Car à l’instar de l’UMP, la gauche est européiste. Certain de ses membres rêvent d’une europe fédérale des regions dans laquelle la nation aurait disparu. Cet ensemble serait dirigé par un gouvernement européen, après que les état-nation eut été vidés de leurs souverainetés. Les eurobonds proposés par françois Hollande et la signature de la charte des langues régionales et minoritaires sont les premières marches de ce projet.

Conscient de cette situation, on ne peut s’empêcher d’avoir envie de dire au jeune militant sincère qui sautait de joie sur la place de la bastille le soir du 6 Mai, que contrairement à ce qu’il croit, il n’est pas du parti de Jaurès. Ni de celui de Blum.
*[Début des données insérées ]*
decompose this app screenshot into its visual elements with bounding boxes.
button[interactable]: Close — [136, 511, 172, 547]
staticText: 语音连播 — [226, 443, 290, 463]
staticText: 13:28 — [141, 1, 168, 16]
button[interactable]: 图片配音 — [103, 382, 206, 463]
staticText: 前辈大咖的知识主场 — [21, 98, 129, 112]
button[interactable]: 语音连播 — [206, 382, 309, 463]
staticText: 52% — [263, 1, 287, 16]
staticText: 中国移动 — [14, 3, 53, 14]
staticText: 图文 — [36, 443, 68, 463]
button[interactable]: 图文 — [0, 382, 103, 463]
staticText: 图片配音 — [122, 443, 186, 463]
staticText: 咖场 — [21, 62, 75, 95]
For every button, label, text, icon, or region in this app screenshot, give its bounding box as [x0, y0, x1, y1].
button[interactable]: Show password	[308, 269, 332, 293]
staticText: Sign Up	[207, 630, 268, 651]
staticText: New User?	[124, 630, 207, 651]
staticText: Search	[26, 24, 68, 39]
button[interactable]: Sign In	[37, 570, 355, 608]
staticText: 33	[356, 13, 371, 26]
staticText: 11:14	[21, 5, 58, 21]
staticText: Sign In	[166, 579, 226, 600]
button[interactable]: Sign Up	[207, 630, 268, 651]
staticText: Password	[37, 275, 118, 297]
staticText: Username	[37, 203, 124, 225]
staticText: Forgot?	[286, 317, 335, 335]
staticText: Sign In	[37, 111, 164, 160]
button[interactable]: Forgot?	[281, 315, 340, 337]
Ni encore de celui de Mendes france.
Non, il est du parti de ceux qui ont livré la France à la finance internationale, et l’on abandonner  à une europe qu’ils espèrent toujours plus  libérale et fédérale.
Il n’est pas du parti du nouveau président de la république, mais de celui d’un gouverneur en charge d’un territoire sous tutelle bureaucratique.

On voudrait qu’il comprenne que la seule solution n’est plus dans le vote PS ou UMP, mais dans un vrai rassemblement patriotique et républicain. Car quand un État n’a plus de pouvoir sur sa monnaie, sur ses frontières, sur son budget et sa législation, ce n’est plus un État. Et le peuple de cette Nation appauvrie, désindustrialisé, en pleine crise identitaire, économique et sociale se doit pour sauver sa souveraineté, son avenir, son passé, ses traditions, ses enfants, ses vieux, sa morale, sa philosophie, sa civilisation de rentrer en résistance.

Pour cela il faut déjà commencer à refuser les injonctions médiatiques de la bienpensance…. et avoir du courage.

Jérôme Cortier

(1) Cette hystérie est puérile et malsaine.  La joie de ces électeurs fanatisés donne l’impression qu’une partie des Français se réjouissent d’ avoir vaincu une aute partie. Et on ne m’enlèvera pas de l’esprit qu’il y a beaucoup de haine qui se cache derrière ces sourires.  Ce spectacle étrange et désolant ne fait que renforcer mon désir de voir émerger une république référendaire et l’instauration d’une démocratie  directe.